Facebook post connects Forsyth neighbors for life-saving kidney transplant
A Forsyth County Facebook post linked Greg Jacobson to a neighbor who became his kidney donor, cutting through an eight-year wait-list reality.

A Facebook post in Forsyth County turned two neighbors who had lived doors apart for years into a match that gave Greg Jacobson a chance at life-saving surgery. Cindy Woodward stepped forward after seeing the plea, and the donation was completed at Emory University Hospital.
Jacobson’s need was urgent. He had already received one kidney transplant at age 29, and that kidney lasted 25 years while he survived pancreatic cancer, liver cancer, a stroke and Lyme disease. By 2024, he needed another transplant, and his family believed time was running out if they waited for a deceased donor.

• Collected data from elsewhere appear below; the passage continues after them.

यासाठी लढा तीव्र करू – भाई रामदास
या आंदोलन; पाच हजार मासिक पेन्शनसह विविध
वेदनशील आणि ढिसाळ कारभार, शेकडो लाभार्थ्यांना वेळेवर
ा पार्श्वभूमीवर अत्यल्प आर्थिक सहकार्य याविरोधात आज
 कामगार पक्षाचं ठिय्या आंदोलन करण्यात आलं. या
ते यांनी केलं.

Christine Jacobson said doctors told the family a deceased-donor kidney could mean waiting years, and the national numbers show why they turned to social media. The Health Resources and Services Administration says 103,223 people were on the transplant waiting list and 13 people died each day waiting for an organ transplant. Kidney patients make up about 86% of that list. 11Alive reported the average wait for a deceased-donor kidney in the United States was about eight years.
Woodward recognized the fear immediately. Her late husband, Woody, had needed a heart transplant and died after being on the heart transplant list, giving her a personal understanding of what transplant families endure. She decided to be evaluated, and doctors confirmed she was a match. When the match was confirmed, both families were overwhelmed.
The transplant reflects how rare living donation still is and why it matters so much. About 6,500 living-donor transplants happen each year in the United States, and living donation can allow patients to receive an organ faster, often before they become seriously ill. Emory Healthcare says its transplant surgeons have completed more than 10,000 transplants, including more than 7,600 kidney transplants and more than 1,600 live-donor kidney transplants. Emory also says Georgia’s first kidney transplant was performed there in 1966.
For the Jacobsons, the stakes were personal and immediate. Greg Jacobson’s family said the transplant could give him a real chance to keep living long enough for a moment they feared might never come, walking his daughter down the aisle. In a system where thousands wait and time often runs short, one neighbor’s decision changed everything.